A story that could have been told in two hours fifteen minutes, Atlee pulls the proceedings and finally presents a product which runs up to 2 hours 44 minutes, clearly not the call. At least 25 minutes, if not 20 minutes, of the film could have gone under the scissors. Specially dragged is the second half where John’s love story and its surrounding events consume good amount of time to unfold. Atlee also fails to explain why a business tycoon like Regina’s dad (Satyaraj) chooses a middle class lad John to marry off his daughter.

Weak links apart, the film has its moments. The sequence where Regina confronts with Surya on phone, the sequence where Keerthana (Nazriya), an orphan, explains her lifelong yearn to get that one person to share her thoughts and the one where John’s manager explains how love turns his life, prove that Atlee is made up of stuff. Shooting at authentic locations too helps the film a great deal.

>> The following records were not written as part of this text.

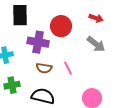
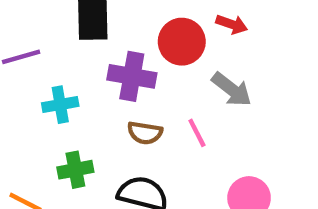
red arrow: (96, 18) -> (232, 24), moved
gray arrow: (96, 44) -> (232, 89), moved

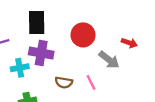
red arrow: (232, 24) -> (129, 43), moved
purple cross: (132, 76) -> (41, 53), moved

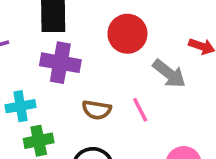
cyan cross: (20, 68) -> (21, 106), moved

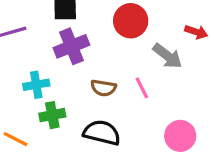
purple cross: (60, 63) -> (71, 46), turned -32

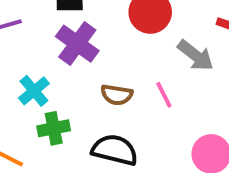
purple cross: (71, 46) -> (77, 44), turned -32
cyan cross: (36, 85) -> (34, 91), turned -30

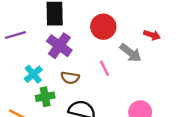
brown semicircle: (117, 95) -> (70, 78), moved
pink line: (164, 95) -> (104, 68), moved

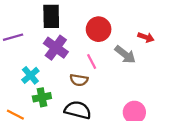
pink line: (104, 68) -> (92, 62), moved
brown semicircle: (70, 78) -> (79, 80), moved

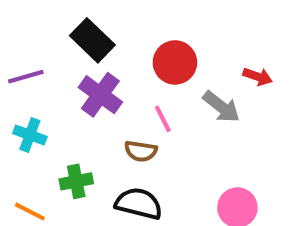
black rectangle: (51, 16) -> (92, 40), turned -45
cyan cross: (30, 75) -> (30, 135), moved, turned -30

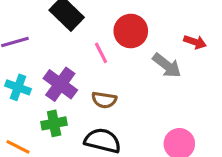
purple cross: (100, 95) -> (60, 84), moved
pink line: (163, 119) -> (101, 53), moved

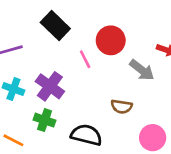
brown semicircle: (104, 100) -> (122, 107), moved
green cross: (54, 123) -> (45, 120), turned 30

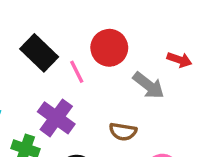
black rectangle: (55, 25) -> (39, 53), moved
purple cross: (50, 86) -> (56, 118), moved

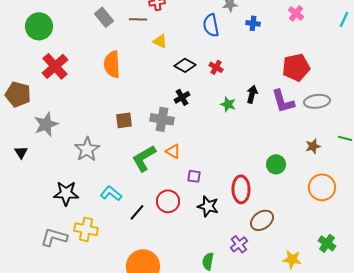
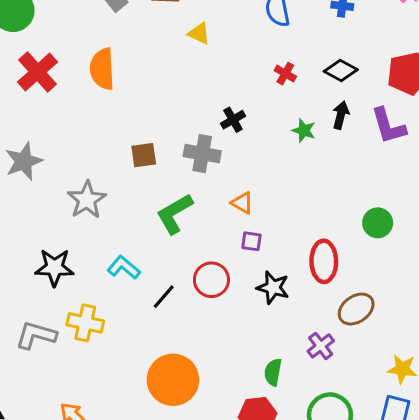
orange semicircle: (112, 64) -> (102, 69), moved
black diamond: (185, 65) -> (341, 70), moved
orange triangle: (173, 151) -> (242, 203), moved

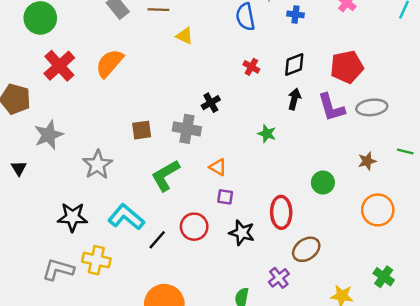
orange semicircle: (102, 69) -> (109, 63), turned 44
black diamond: (341, 70) -> (294, 64), turned -50
green star: (304, 130) -> (267, 134), moved
cyan L-shape: (124, 267) -> (126, 217), size x1.4

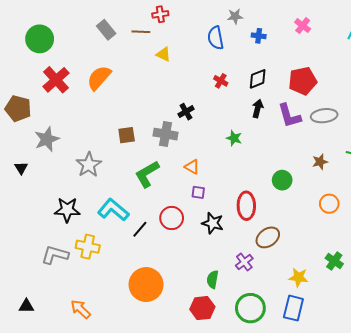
orange circle: (378, 210) -> (329, 204), size x0.7

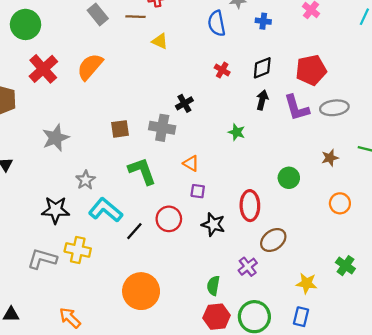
gray star: (47, 139) -> (56, 138), moved
gray star: (89, 165) -> (85, 180), moved, size x0.7
green L-shape: (147, 174) -> (142, 171), turned 100
red hexagon: (202, 308) -> (217, 317), moved
blue rectangle: (293, 308) -> (301, 317), size x0.7

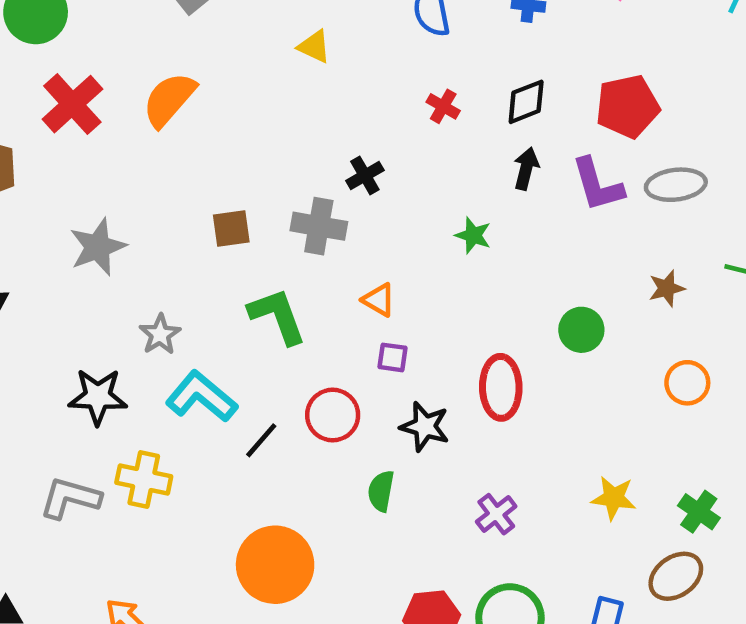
brown ellipse: (273, 240) -> (676, 576), moved
yellow star: (307, 283) -> (614, 498), moved
green semicircle: (213, 286) -> (381, 491), moved

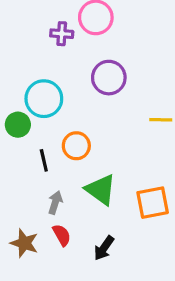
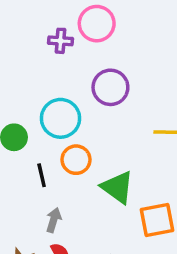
cyan circle: (44, 99) -> (61, 118), moved
green triangle: (101, 190) -> (117, 187), moved

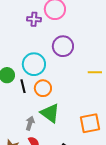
black line: (42, 175) -> (23, 86), moved
green triangle: (117, 187) -> (50, 113), moved

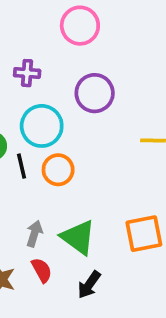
purple cross: (34, 19) -> (27, 73), moved
green triangle: (50, 113) -> (78, 237), moved

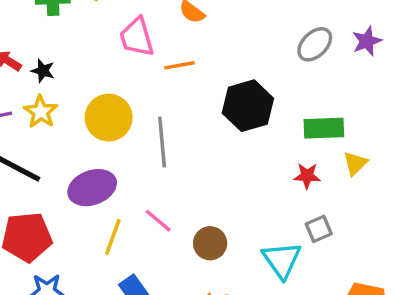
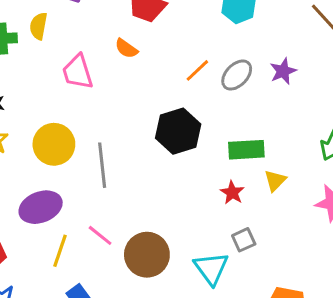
orange line: (179, 65) -> (197, 70), moved, turned -32
red star: (307, 176) -> (232, 193), turned 30
brown circle: (210, 243) -> (147, 255), size x1.5

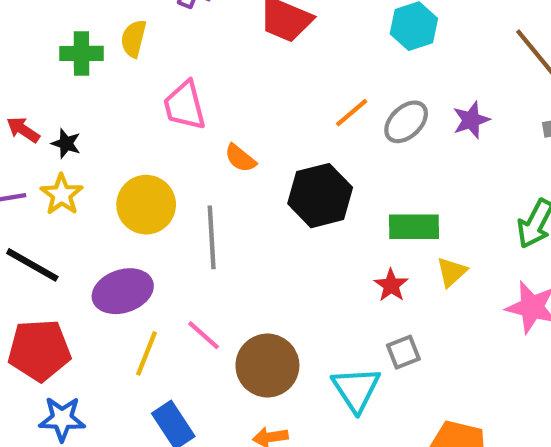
orange semicircle: (126, 48) -> (240, 158), moved

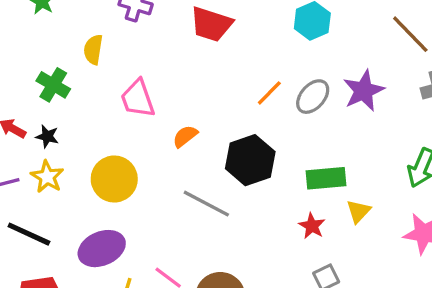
green cross: (81, 53) -> (53, 85), moved, turned 36
purple star: (471, 120) -> (364, 91), size x1.4
orange semicircle: (240, 158) -> (185, 136), turned 108
gray line: (212, 237) -> (206, 204), moved, turned -54

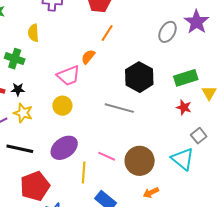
orange line: (269, 93) -> (107, 33), moved
pink trapezoid: (138, 99) -> (68, 76), moved, turned -80
orange semicircle: (185, 136) -> (88, 57), moved
yellow circle: (114, 179) -> (62, 106), size x0.7

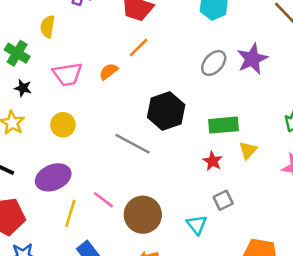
pink trapezoid: (68, 76) -> (67, 74), moved
black star: (18, 89) -> (23, 88), moved
cyan triangle: (183, 159) -> (197, 225), size x0.7

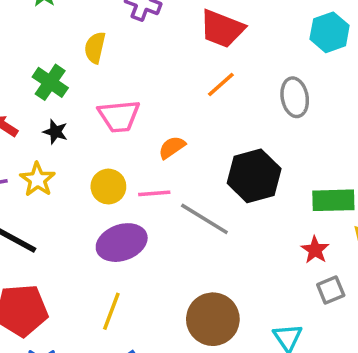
gray ellipse: (214, 63) -> (295, 97), moved, turned -56
orange semicircle: (108, 71) -> (172, 147), moved
purple ellipse: (53, 177) -> (122, 243), moved
pink line: (103, 200) -> (154, 193), moved, turned -45
gray square: (223, 200) -> (331, 290), moved

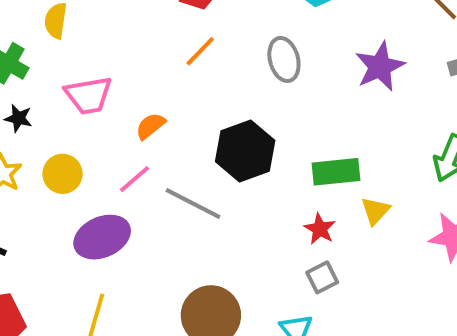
yellow circle: (108, 187) -> (63, 174), moved
pink line: (154, 193) -> (134, 179), turned -32
gray square: (331, 290) -> (322, 277), moved

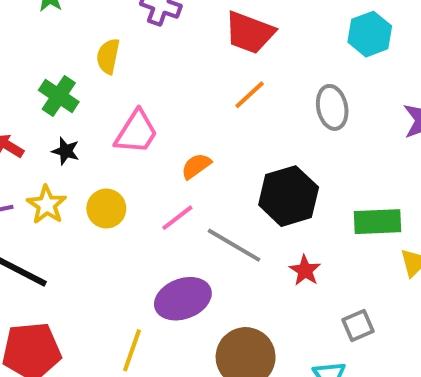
pink trapezoid: (88, 95) -> (136, 132), turned -51
red star: (320, 229) -> (305, 270), moved
purple ellipse: (102, 237) -> (183, 299), moved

Cast-wise, the film is bang on. As the one who is like crazy in love, as the one who is ditched by her partner and as the one who fails to come to terms with her wedding, this is easily Nayantara’s best bet till date. Her emotional sequences with Satyaraj prove that she is not here to just romance and match steps with her co-stars! Arya too slips in with a commendable outing. For an actor who is branded for his muscles, a romantic drama always helps in giving him an image makeover and this is the one. Jai starts off on a grand note but falters at right moments. Nazriya takes time to get her act right but puts up a decent show as her role unravels. The supporting characters, be it Satyaraj or Santhanam deliver what is expected of them, although the latter goes a tad over at occasions.

To an extent, Atlee successfully presents his core point- that there is life after love failure- without going the melo way. Seemed to value friendship greatly, this young filmmaker also highlights the role played by friends in relationships. A refreshing tale, it’s worth a dekho!